((

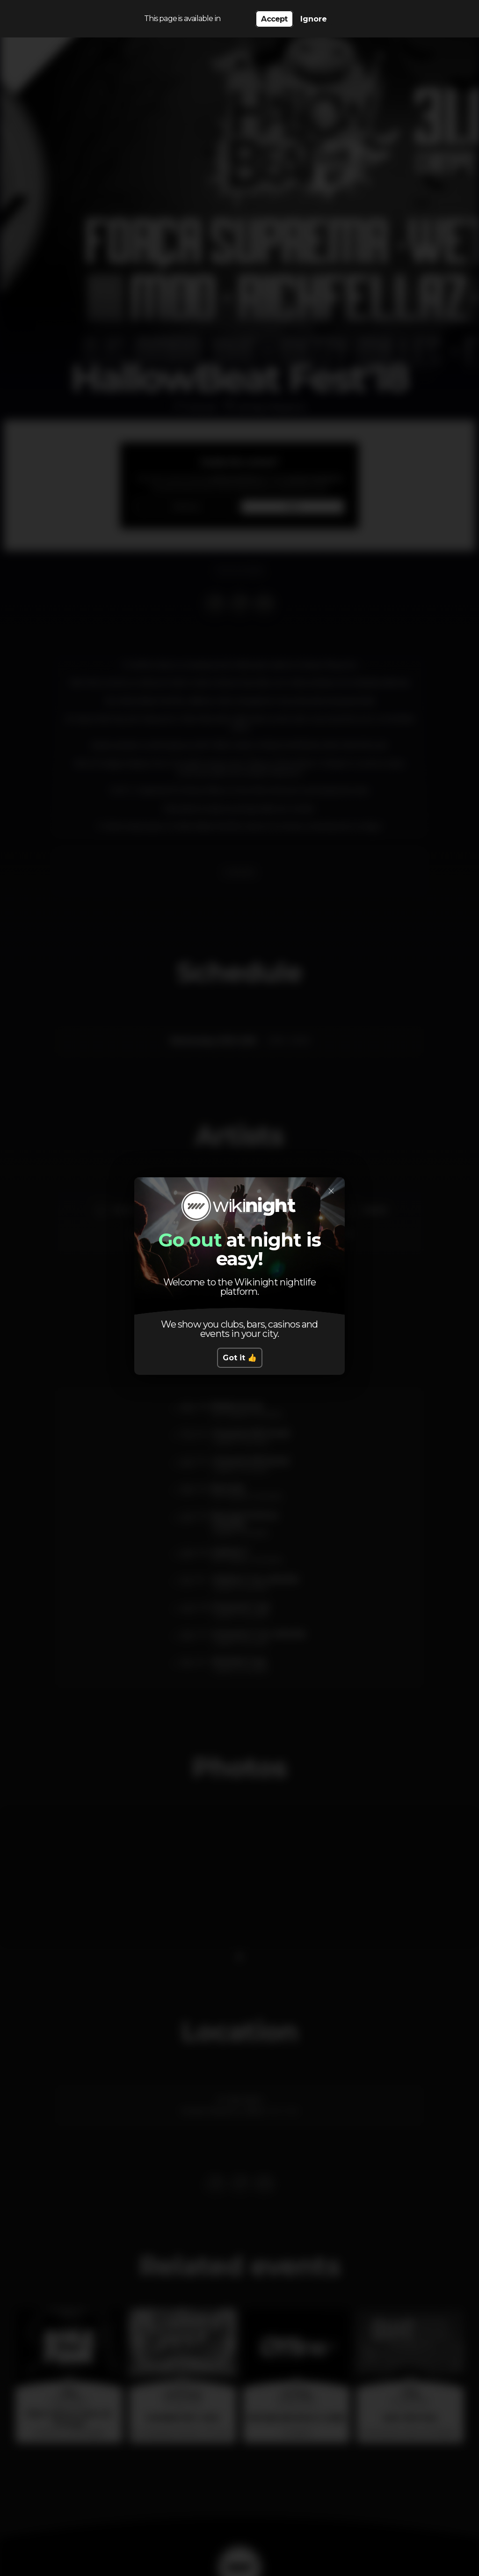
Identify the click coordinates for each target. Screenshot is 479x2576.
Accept (274, 19)
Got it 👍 (240, 1357)
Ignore (313, 19)
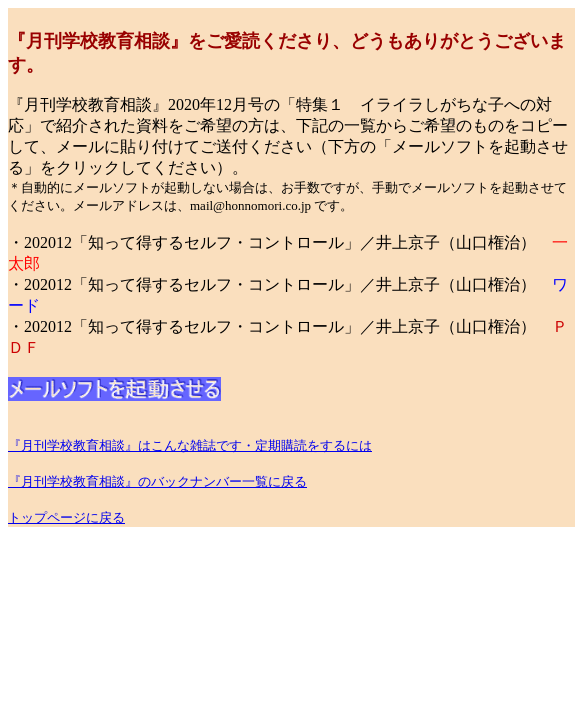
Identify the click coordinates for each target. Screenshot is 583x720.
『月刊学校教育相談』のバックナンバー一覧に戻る (157, 481)
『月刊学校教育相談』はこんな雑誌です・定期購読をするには (190, 445)
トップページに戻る (66, 517)
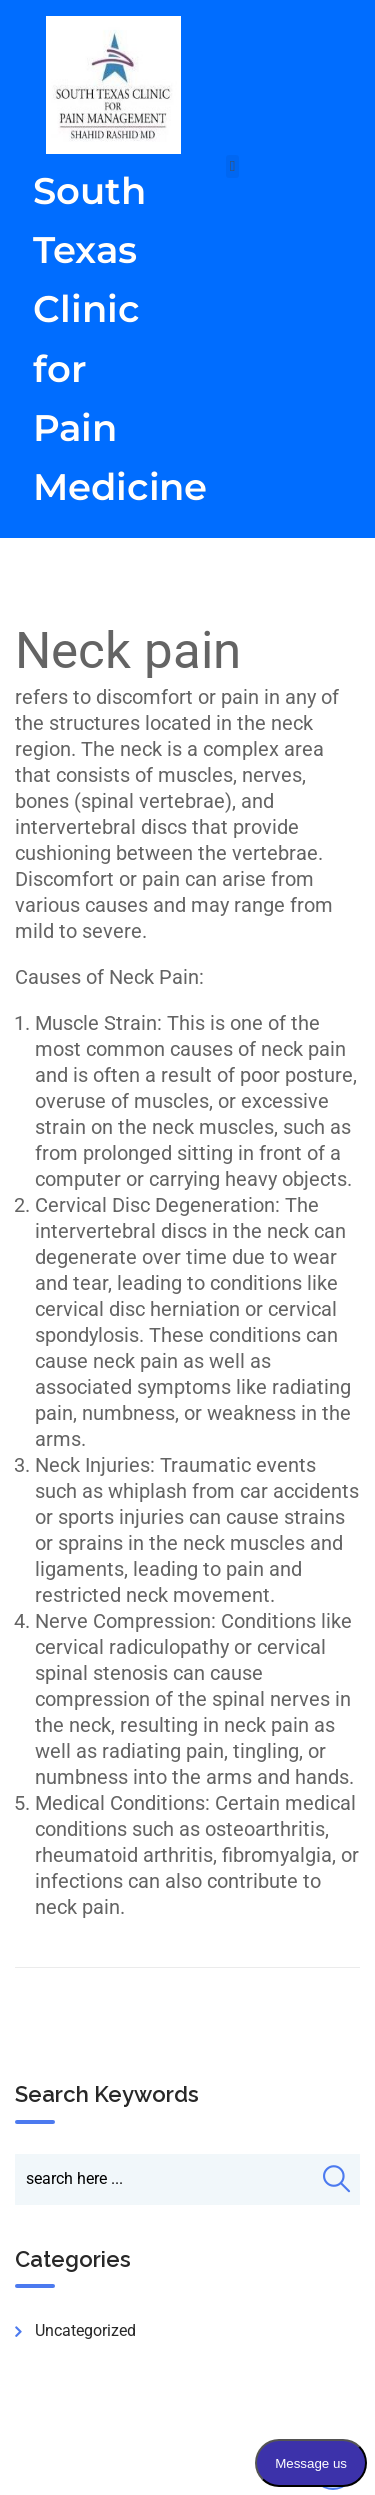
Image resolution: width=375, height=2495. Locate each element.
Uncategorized (85, 2330)
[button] (232, 166)
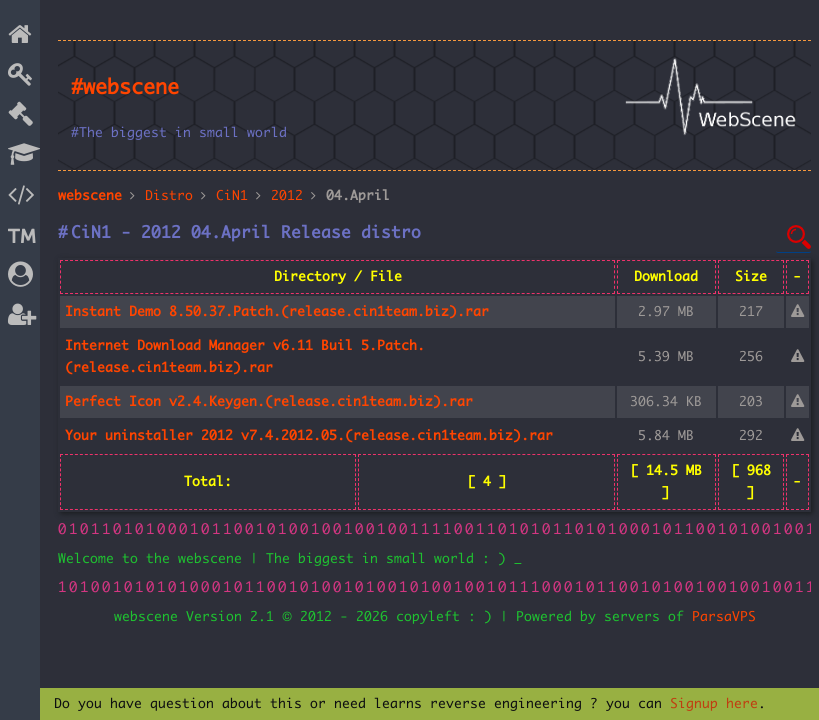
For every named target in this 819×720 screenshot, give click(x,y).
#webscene (125, 88)
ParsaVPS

))

→ Instructions to follow: Set down word for word every line from the one containing "Image resolution: width=375, height=2495." through the last line of the records above, both ends included. Leave out the pictures.

→ Your solution:
Image resolution: width=375, height=2495. Locate each element.
Uncategorized (85, 2330)
[button] (232, 166)
For every named target in this 819×720 screenshot, give click(x,y).
#webscene (125, 88)
ParsaVPS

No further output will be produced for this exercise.